Le 19 novembre 2009, par Geneviève Koubi,
Dans une note de service n° 2009-162, en date du 5 novembre 2009 [1], le ministre de l’éducation nationale rappelle que le 20ème anniversaire de la Convention internationale des droits de l’enfant « doit être l’occasion pour les acteurs de la communauté éducative de mettre à jour leur connaissance des principes et des dispositions de cette convention ». De fait, ce ne sont pas les seuls acteurs de la communauté éducative qui se trouveraient concernés par cette démarche. Toutefois, la dynamique se comprend au risque d’une instrumentalisation politique et administrative de ce jour anniversaire [2] ; pourtant, objectivement, un même mouvement d’incitation à "une mise à jour" de cette connaissance pourrait être conduit à l’égard des pouvoirs publics, des intervenants économiques, des autorités administratives, des forces de police, des institutions juridictionnelles, etc.
La France rejoint la communauté internationale pour fêter le 20ème anniversaire de la Convention internationale des droits de l’enfant. Le 20 novembre 1989, les États signataires s’étaient engagés « à assurer la protection de l’enfant » et avaient affirmé « le reconnaître comme un sujet de droit ». Ces deux versants d’une démarche dont la fonction discursive se voudrait plus qu’incitative, exposent l’une des ambiguïtés d’un texte dont les lectures et les interprétations oscillent entre protection des intérêts de l’enfant et attribution de droits de plein exercice à l’enfant. Car, d’une certaine manière, « donner à l’enfant la connaissance de ses droits » suppose lui en laisser la jouissance. Mais, le texte de la Convention n’a pu effacer la qualité prégnante de “l’autorité”, quelle qu’en soit la source — du père, du guide ou du maître.
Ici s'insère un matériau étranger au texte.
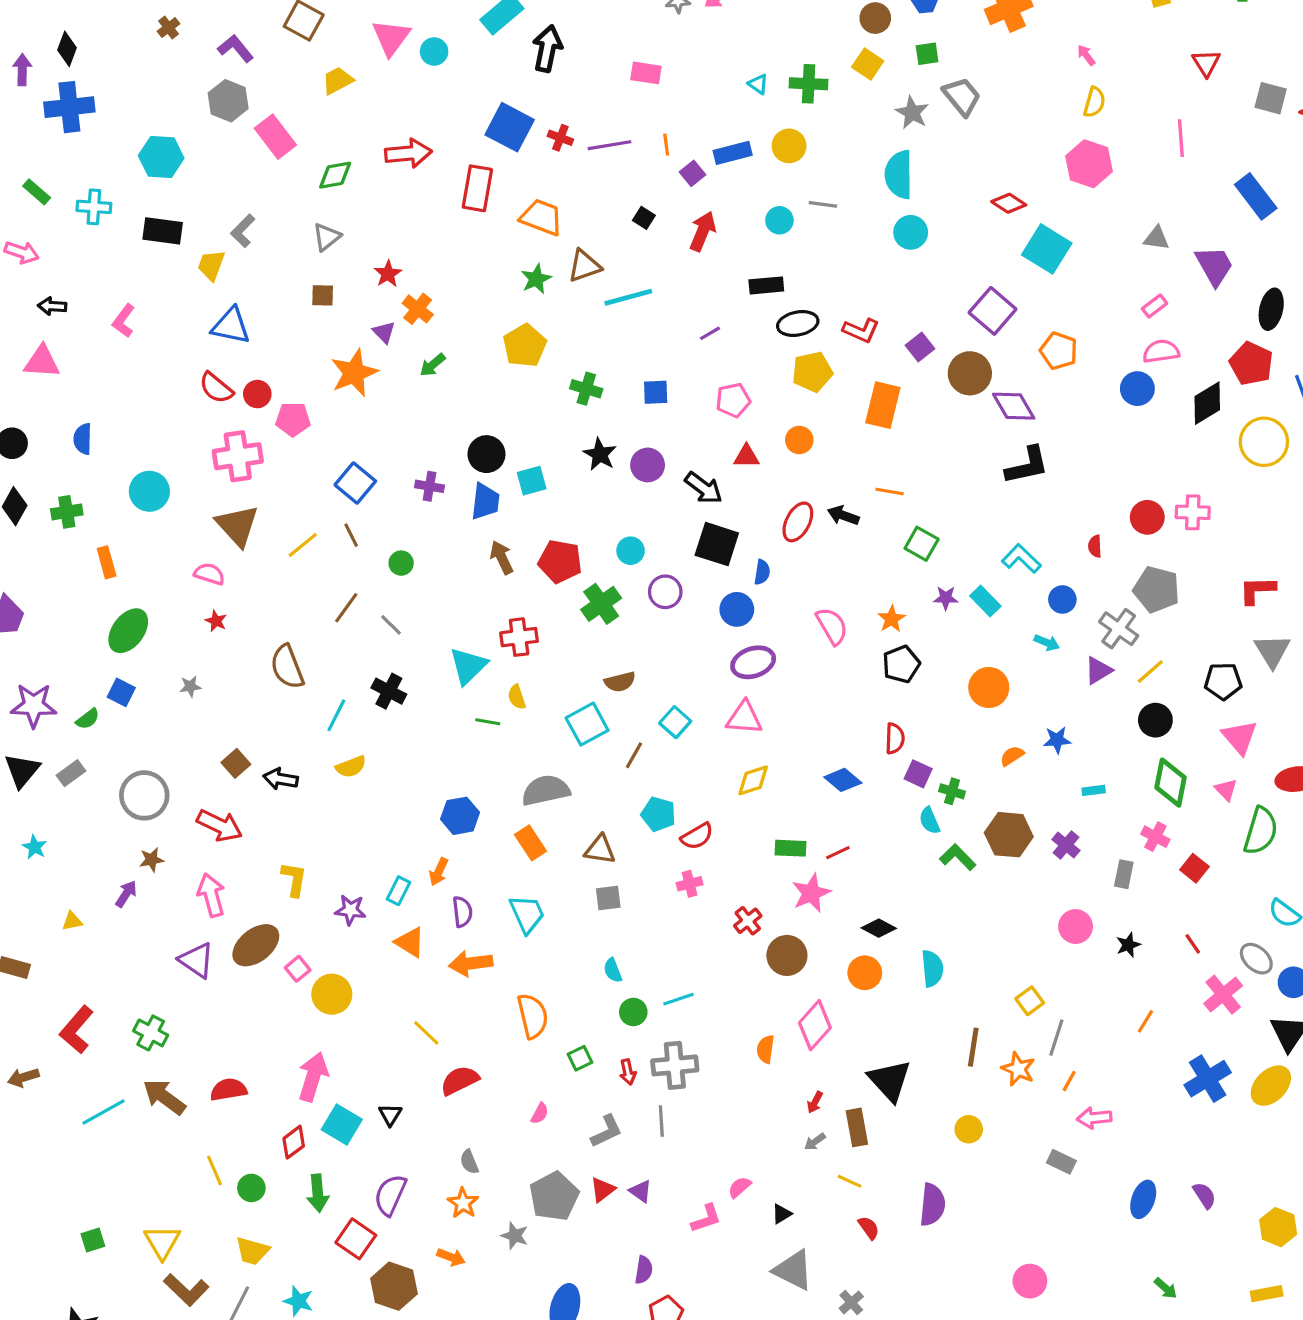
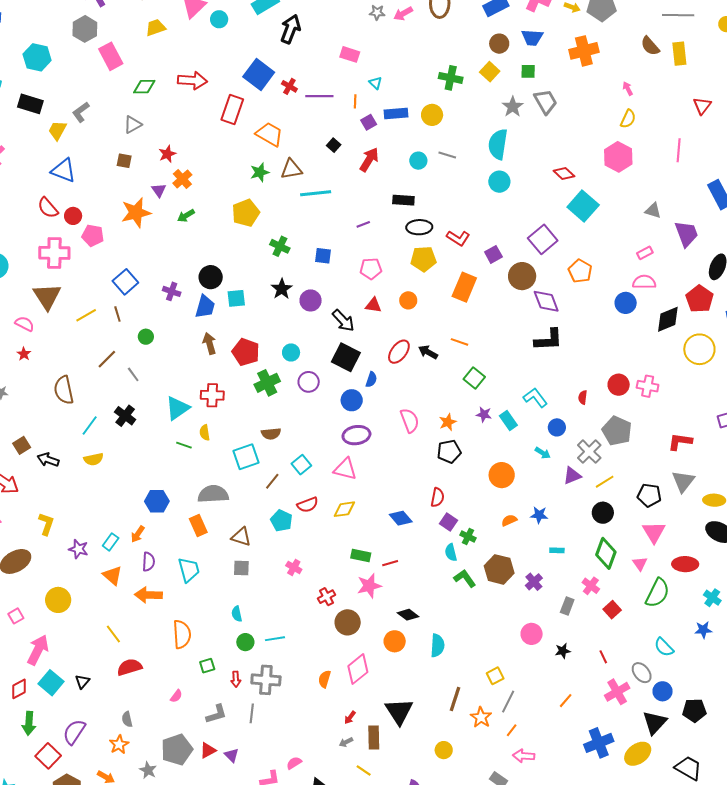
cyan triangle: (758, 84) -> (376, 83), moved
red semicircle: (697, 836) -> (308, 505), moved
pink cross: (690, 884) -> (294, 567), turned 35
pink square: (298, 969) -> (16, 616), moved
Certes, « la connaissance de la Convention internationale des droits de l’enfant participe de la construction progressive de la citoyenneté et d’une réflexion sur les valeurs communes ». Toutefois, derrière les thèses sous-jacentes que la formule emporte, pointe le risque d’une mobilisation politique de la Convention jusque dans l’enceinte des écoles, collèges et lycées. Tel est le cas lorsque la note de service du 5 novembre 2009 prétend faire du texte de la convention un élément constitutif du "socle commun". Ce socle commun fait l’objet de l’article L. 122-1-1 du Code de l’éducation ; les premiers alinéas de cet article disposent : « La scolarité obligatoire doit au moins garantir à chaque élève les moyens nécessaires à l’acquisition d’un socle commun constitué d’un ensemble de connaissances et de compétences qu’il est indispensable de maîtriser pour accomplir avec succès sa scolarité, poursuivre sa formation, construire son avenir personnel et professionnel et réussir sa vie en société. Ce socle comprend : /- la maîtrise de la langue française ; /- la maîtrise des principaux éléments de mathématiques ; /- une culture humaniste et scientifique permettant le libre exercice de la citoyenneté ; /- la pratique d’au moins une langue vivante étrangère ; /- la maîtrise des techniques usuelles de l’information et de la communication [3]. » Si la Convention, parce qu’elle reposerait sur "une culture humaniste", fait « partie du socle commun de connaissances et de compétences, qui doit être acquis par tous les élèves à la fin de la scolarité obligatoire », encore faudrait-il que sa lecture ne se trouve pas par avance recomposée autour de quelques thèses choisies par l’administration centrale. Il est encore précisé dans la note que « les programmes d’enseignement, en particulier d’éducation civique au collège, prévoient l’étude de certains articles de la convention. » La segmentation que suppose la sélection de certains articles et la dissociation sous-entendue d’avec la considération des droits de l’homme formeraient, en quelque sorte, les cadrages d’une (mé-)connaissance des droits de l’enfant...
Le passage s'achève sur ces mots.